Alvaro Llamojha for AWS Community Builders

Posted on May 3 • Originally published at amllamojha.com

KiroHub: Generate a Kiro Skill in 60 Seconds Built With Bedrock Registry and AgentCore Harness

#kiro #ai #aws #agentskills

I used two Amazon Bedrock AgentCore capabilities, Amazon Bedrock Registry for hybrid search over 10k+ Kiro resources, and AgentCore Harness for testing generated skills against a real agent, to build an AI-powered skill generator for Kiro Hub. Try it at kirohub.dev/generate.

The blank file problem

I've been building Kiro Hub for a few months now. The hub has over 10,000 community resources, including steering files, hooks, agents, and skills. You can browse, search, and install any of them with:

npx kirohub add <slug>

I wanted to expand Kiro Hub and the next logical step is to be able to create resources based on our current dataset of +10k. I decided to start with Agent Skills. This means that I have to have a better and secure way to ingest custom made Skills. But there is another problem, how do you test the Skill?

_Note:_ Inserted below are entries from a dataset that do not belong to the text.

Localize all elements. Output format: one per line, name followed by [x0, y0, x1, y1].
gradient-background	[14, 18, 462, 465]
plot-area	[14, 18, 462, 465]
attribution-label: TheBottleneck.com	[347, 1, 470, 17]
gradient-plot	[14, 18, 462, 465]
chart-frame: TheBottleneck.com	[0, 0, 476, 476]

So I decided to implement Bedrock Registry to evolve Kiro Hub into a proper AI context registry with status and steps to move from draft to available. Bedrock AgentCore Harness is a really solid and secure solution to run agents, that also has Skills compatibility. This matches my requirement of testing Agentic Skills in a sandbox. Why not connect those pieces?

Create meaningful Skills

The feature lives at kirohub.dev/generate. You describe what you need in plain language:

Create a skill for AWS Lambda error handling best practices

or:

I need a skill that helps me write Haiku poems and explains them

The system generates a complete, structured SKILL.md file.

It is a chat-based interface. You can refine the skill with follow-ups, test it against a real agent to see whether the instructions actually work, and publish it to the hub with one click. From prompt to published, installable skill, the normal path takes under a minute.

The interesting part is not the editor or the Lambda functions. The interesting part is the combination of retrieval and testing. Registry makes the generated skill more specific. Harness makes the test more realistic.

Retrieval and storage with Amazon Bedrock Registry

The approach to skill generation is simple but naive: give a model a prompt, explain the SKILL.md format, and ask it to generate something.

What makes a skill useful is specificity. Concrete patterns, opinionated guidance, real-world trade-offs, and a structure that an agent can follow. That kind of content already exists across the 10,000+ resources in Kiro Hub. The question was how to get the right examples in front of the model at generation time. And for this I had to evolve Kiro Hub into a proper registry.

AWS Agent Registry solves that part. Kiro Hub resources are synced to the Registry as descriptors with names, descriptions, content references, and metadata. Kiro Hub can then resolve matched records back to the full source content used as generation context.

The Registry exposes a built-in MCP endpoint. The generate-skill Lambda calls it server-side with JSON-RPC:

{
  "jsonrpc": "2.0",
  "id": 1,
  "method": "tools/call",
  "params": {
    "name": "search_registry_records",
    "arguments": {
      "searchQuery": "AWS Lambda error handling",
      "maxResults": 5
    }
  }
}

Registry search uses both semantic and keyword matching, so the query does not need to match exact words. A search for “Lambda error handling” can surface related resources about serverless observability, retry strategies, operational debugging, and CloudWatch logging.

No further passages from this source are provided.